## Record set
_____
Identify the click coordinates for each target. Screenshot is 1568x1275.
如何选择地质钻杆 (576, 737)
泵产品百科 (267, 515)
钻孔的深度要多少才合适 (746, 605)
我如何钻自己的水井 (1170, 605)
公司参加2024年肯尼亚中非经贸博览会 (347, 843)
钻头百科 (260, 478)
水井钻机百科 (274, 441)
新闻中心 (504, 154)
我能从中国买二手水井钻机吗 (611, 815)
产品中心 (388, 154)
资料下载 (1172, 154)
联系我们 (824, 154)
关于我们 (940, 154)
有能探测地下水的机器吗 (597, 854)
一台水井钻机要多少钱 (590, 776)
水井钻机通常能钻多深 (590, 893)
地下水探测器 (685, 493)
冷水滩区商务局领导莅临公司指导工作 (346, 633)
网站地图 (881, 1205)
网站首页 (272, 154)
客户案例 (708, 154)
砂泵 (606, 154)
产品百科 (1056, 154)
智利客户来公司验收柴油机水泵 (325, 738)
_____
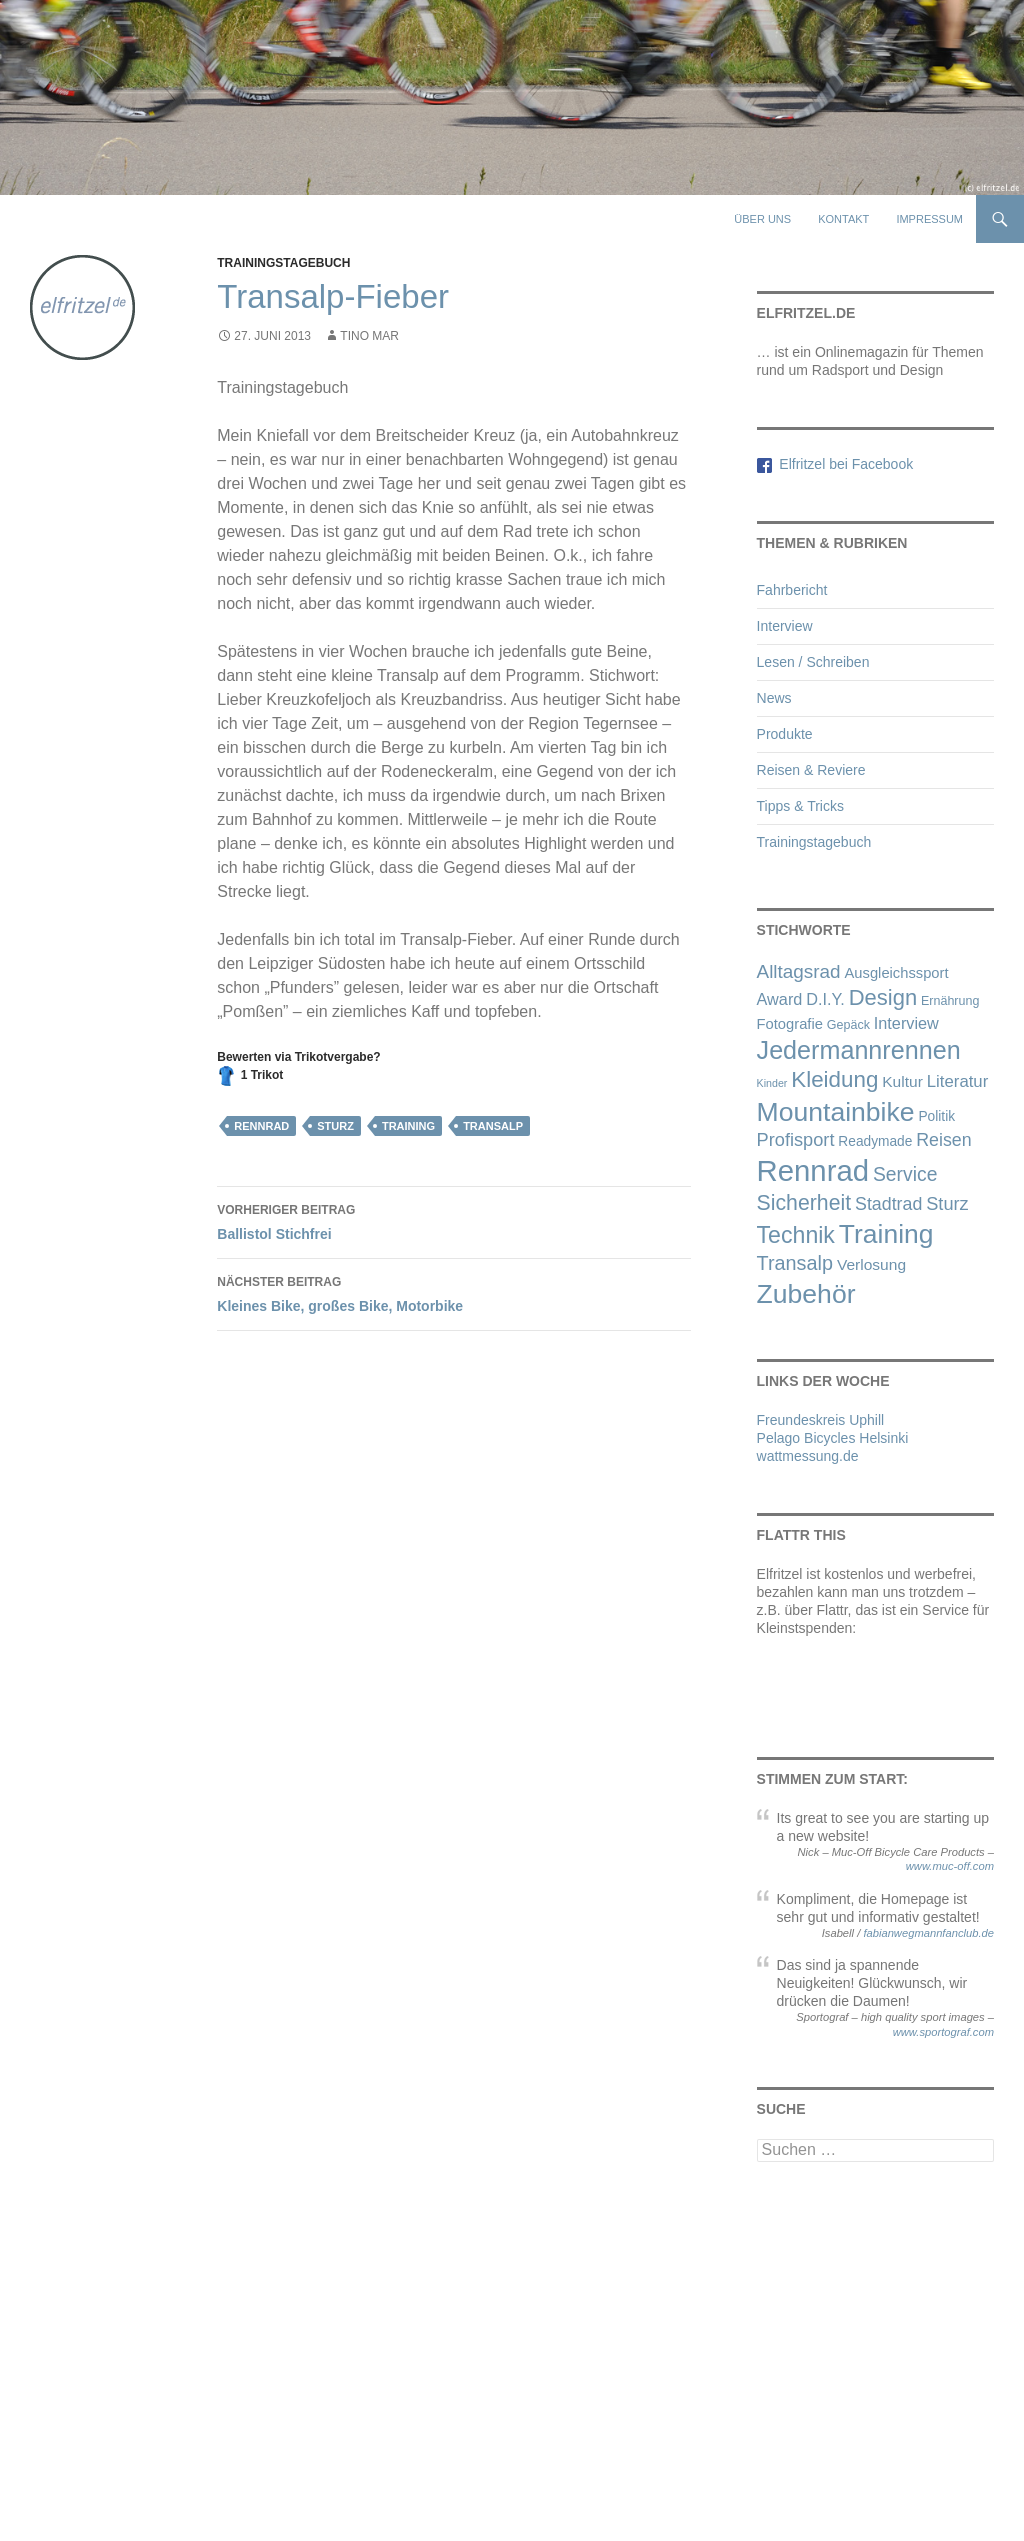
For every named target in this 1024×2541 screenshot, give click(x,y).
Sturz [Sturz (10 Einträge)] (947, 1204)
_____
Lines of the material that contain the word "click" are to be gathered.

Identify the click coordinates for each target. Screenshot is 1568x1275.
For every named target in this 1024×2541 screenshot, give click(x,y).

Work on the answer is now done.